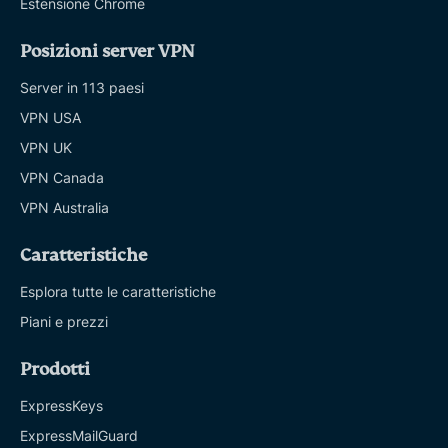
Estensione Chrome
Posizioni server VPN
Server in 113 paesi
VPN USA
VPN UK
VPN Canada
VPN Australia
Caratteristiche
Esplora tutte le caratteristiche
Piani e prezzi
Prodotti
ExpressKeys
ExpressMailGuard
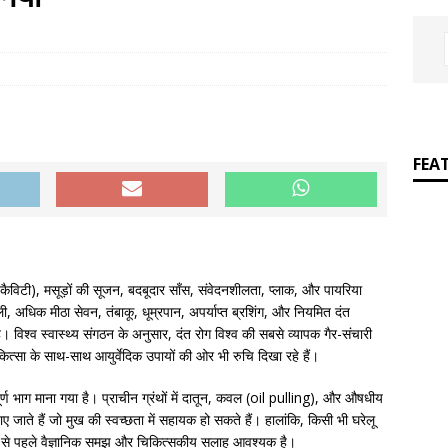
]
Easy poetic definitions of parts of speech
ENGLISH
FEA
न (कैविटी), मसूड़ों की सूजन, बदबूदार साँस, संवेदनशीलता, प्लाक, और पायरिया
, अधिक मीठा सेवन, तंबाकू, धूम्रपान, अपर्याप्त ब्रशिंग, और नियमित दंत
। विश्व स्वास्थ्य संगठन के अनुसार, दंत रोग विश्व की सबसे व्यापक गैर-संचारी
िकित्सा के साथ-साथ आयुर्वेदिक उपायों की ओर भी रुचि दिखा रहे हैं।
्वपूर्ण भाग माना गया है। प्राचीन ग्रंथों में दातून, कवल (oil pulling), और औषधीय
पाए जाते हैं जो मुख की स्वच्छता में सहायक हो सकते हैं। हालांकि, किसी भी घरेलू
ने से पहले वैज्ञानिक समझ और चिकित्सकीय सलाह आवश्यक है।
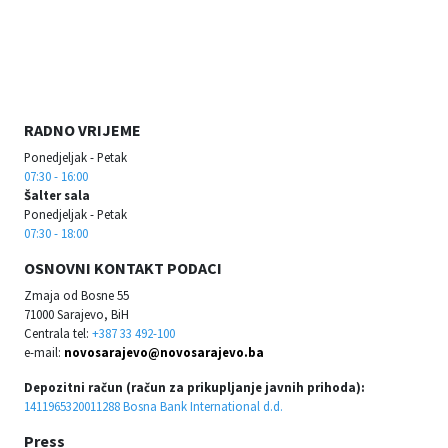
RADNO VRIJEME
Ponedjeljak - Petak
07:30 - 16:00
Šalter sala
Ponedjeljak - Petak
07:30 - 18:00
OSNOVNI KONTAKT PODACI
Zmaja od Bosne 55
71000 Sarajevo, BiH
Centrala tel:
+387 33 492-100
e-mail:
novosarajevo@novosarajevo.ba
Depozitni račun (račun za prikupljanje javnih prihoda):
1411965320011288 Bosna Bank International d.d.
Press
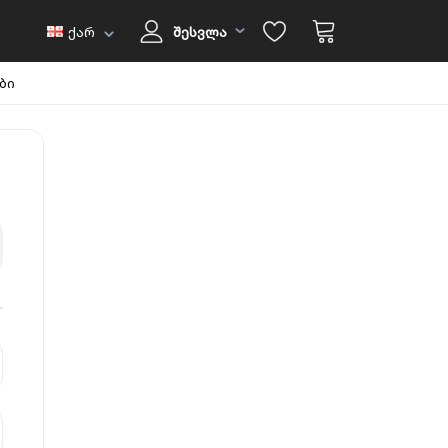
ქარ
შესვლა
ბი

- Brief: Repeat all of the entries above word for word and omit the pictures.

- Answer section:
Estensione Chrome
Posizioni server VPN
Server in 113 paesi
VPN USA
VPN UK
VPN Canada
VPN Australia
Caratteristiche
Esplora tutte le caratteristiche
Piani e prezzi
Prodotti
ExpressKeys
ExpressMailGuard
]
Easy poetic definitions of parts of speech
ENGLISH
FEA
न (कैविटी), मसूड़ों की सूजन, बदबूदार साँस, संवेदनशीलता, प्लाक, और पायरिया
, अधिक मीठा सेवन, तंबाकू, धूम्रपान, अपर्याप्त ब्रशिंग, और नियमित दंत
। विश्व स्वास्थ्य संगठन के अनुसार, दंत रोग विश्व की सबसे व्यापक गैर-संचारी
िकित्सा के साथ-साथ आयुर्वेदिक उपायों की ओर भी रुचि दिखा रहे हैं।
्वपूर्ण भाग माना गया है। प्राचीन ग्रंथों में दातून, कवल (oil pulling), और औषधीय
पाए जाते हैं जो मुख की स्वच्छता में सहायक हो सकते हैं। हालांकि, किसी भी घरेलू
ने से पहले वैज्ञानिक समझ और चिकित्सकीय सलाह आवश्यक है।
RADNO VRIJEME
Ponedjeljak - Petak
07:30 - 16:00
Šalter sala
Ponedjeljak - Petak
07:30 - 18:00
OSNOVNI KONTAKT PODACI
Zmaja od Bosne 55
71000 Sarajevo, BiH
Centrala tel:
+387 33 492-100
e-mail:
novosarajevo@novosarajevo.ba
Depozitni račun (račun za prikupljanje javnih prihoda):
1411965320011288 Bosna Bank International d.d.
Press
ქარ
შესვლა
ბი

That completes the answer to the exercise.